[WHAT IS NEEDED]: Repeat the data in full. Drop every picture.

[RECORD EXCERPTS]:
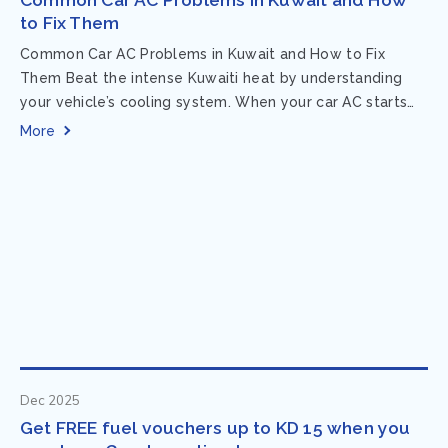
to Fix Them
Common Car AC Problems in Kuwait and How to Fix
Them Beat the intense Kuwaiti heat by understanding
your vehicle’s cooling system. When your car AC starts
acting up, finding...
More
Dec 2025
Get FREE fuel vouchers up to KD 15 when you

[TASK RESULT]:
to Fix Them
Common Car AC Problems in Kuwait and How to Fix
Them Beat the intense Kuwaiti heat by understanding
your vehicle’s cooling system. When your car AC starts
acting up, finding...
More
Dec 2025
Get FREE fuel vouchers up to KD 15 when you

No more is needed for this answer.